Activity: Go through the entries below and copy each line that holds the word "header".

Stored items from a collection:
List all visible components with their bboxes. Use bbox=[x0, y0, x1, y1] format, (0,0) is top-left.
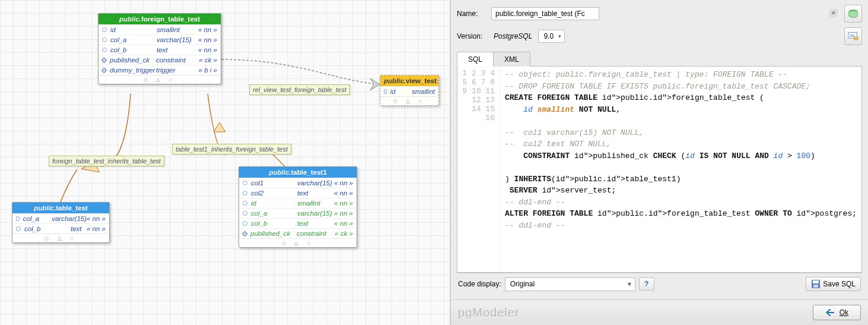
column-row[interactable]: col_avarchar(15)« nn » bbox=[98, 34, 221, 45]
tab-sql[interactable]: SQL bbox=[457, 52, 494, 67]
column-row[interactable]: col_btext« nn » bbox=[239, 218, 357, 228]
column-row[interactable]: published_ckconstraint« ck » bbox=[239, 228, 357, 238]
engine-name: PostgreSQL bbox=[491, 32, 538, 40]
table-view_test[interactable]: public.view_testidsmallint◇ △ ○ bbox=[380, 75, 439, 106]
column-bullet-icon bbox=[16, 216, 20, 221]
column-bullet-icon bbox=[102, 37, 107, 42]
column-row[interactable]: col1varchar(15)« nn » bbox=[239, 178, 357, 188]
sql-preview-icon-button[interactable]: SQL bbox=[844, 27, 862, 45]
column-bullet-icon bbox=[102, 27, 107, 32]
svg-rect-8 bbox=[813, 280, 819, 283]
relationship-label[interactable]: foreign_table_test_inherits_table_test bbox=[49, 156, 164, 166]
relationship-label[interactable]: table_test1_inherits_foreign_table_test bbox=[172, 144, 291, 154]
column-row[interactable]: idsmallint« nn » bbox=[239, 198, 357, 208]
name-input[interactable] bbox=[491, 7, 599, 20]
column-bullet-icon bbox=[16, 226, 21, 231]
column-bullet-icon bbox=[242, 231, 248, 236]
table-footer-icons: ◇ △ ○ bbox=[380, 96, 438, 105]
column-row[interactable]: dummy_triggertrigger« b i » bbox=[98, 65, 221, 75]
column-row[interactable]: idsmallint« nn » bbox=[98, 24, 221, 34]
column-bullet-icon bbox=[243, 221, 247, 226]
help-button[interactable]: ? bbox=[639, 277, 654, 291]
relationship-label[interactable]: rel_view_test_foreign_table_test bbox=[249, 84, 350, 95]
table-footer-icons: ◇ △ ○ bbox=[98, 75, 221, 84]
column-bullet-icon bbox=[101, 57, 107, 63]
column-row[interactable]: col_avarchar(15)« nn » bbox=[239, 208, 357, 218]
table-footer-icons: ◇ △ ○ bbox=[239, 238, 357, 247]
version-dropdown[interactable]: 9.0 bbox=[538, 30, 565, 43]
svg-text:SQL: SQL bbox=[850, 34, 856, 37]
column-bullet-icon bbox=[243, 191, 247, 195]
column-bullet-icon bbox=[243, 181, 247, 185]
column-bullet-icon bbox=[243, 201, 247, 206]
code-viewer[interactable]: 1 2 3 4 5 6 7 8 9 10 11 12 13 14 15 16 -… bbox=[457, 67, 862, 273]
diagram-canvas[interactable]: public.foreign_table_testidsmallint« nn … bbox=[0, 0, 450, 325]
table-header[interactable]: public.view_test bbox=[380, 75, 438, 86]
footer-bar: pgModeler Ok bbox=[451, 299, 868, 325]
object-icon-button[interactable] bbox=[844, 5, 862, 23]
svg-point-6 bbox=[854, 37, 859, 40]
table-header[interactable]: public.table_test bbox=[12, 203, 109, 213]
brand-logo: pgModeler bbox=[458, 306, 520, 320]
save-sql-button[interactable]: Save SQL bbox=[806, 277, 861, 291]
svg-marker-0 bbox=[370, 78, 380, 90]
table-header[interactable]: public.table_test1 bbox=[239, 167, 357, 178]
table-table_test[interactable]: public.table_testcol_avarchar(15)« nn »c… bbox=[12, 202, 110, 243]
table-table_test1[interactable]: public.table_test1col1varchar(15)« nn »c… bbox=[239, 166, 357, 248]
column-row[interactable]: col_btext« nn » bbox=[12, 223, 109, 234]
column-row[interactable]: idsmallint bbox=[380, 86, 438, 96]
code-display-dropdown[interactable]: Original bbox=[505, 277, 635, 291]
column-bullet-icon bbox=[101, 67, 107, 73]
code-display-label: Code display: bbox=[458, 280, 501, 288]
table-footer-icons: ◇ △ ○ bbox=[12, 234, 109, 242]
column-row[interactable]: col_avarchar(15)« nn » bbox=[12, 213, 109, 223]
name-label: Name: bbox=[457, 10, 491, 18]
column-row[interactable]: col_btext« nn » bbox=[98, 45, 221, 55]
tab-xml[interactable]: XML bbox=[493, 52, 530, 67]
column-row[interactable]: published_ckconstraint« ck » bbox=[98, 55, 221, 65]
table-foreign_table_test[interactable]: public.foreign_table_testidsmallint« nn … bbox=[98, 13, 221, 84]
svg-marker-1 bbox=[214, 122, 225, 132]
column-bullet-icon bbox=[243, 211, 247, 216]
svg-rect-9 bbox=[813, 285, 818, 288]
table-header[interactable]: public.foreign_table_test bbox=[98, 14, 221, 24]
ok-button[interactable]: Ok bbox=[813, 305, 861, 320]
clear-icon[interactable]: ✕ bbox=[829, 9, 838, 17]
column-bullet-icon bbox=[102, 48, 107, 52]
column-bullet-icon bbox=[384, 89, 387, 94]
column-row[interactable]: col2text« nn » bbox=[239, 188, 357, 198]
source-panel: Name: ✕ Version: PostgreSQL 9.0 SQL SQL … bbox=[450, 0, 868, 325]
version-label: Version: bbox=[457, 32, 491, 40]
code-tabs: SQL XML bbox=[457, 51, 862, 67]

Answer:
table-header[interactable]: public.view_test bbox=[380, 75, 438, 86]
table-header[interactable]: public.table_test bbox=[12, 203, 109, 213]
table-header[interactable]: public.table_test1 bbox=[239, 167, 357, 178]
table-header[interactable]: public.foreign_table_test bbox=[98, 14, 221, 24]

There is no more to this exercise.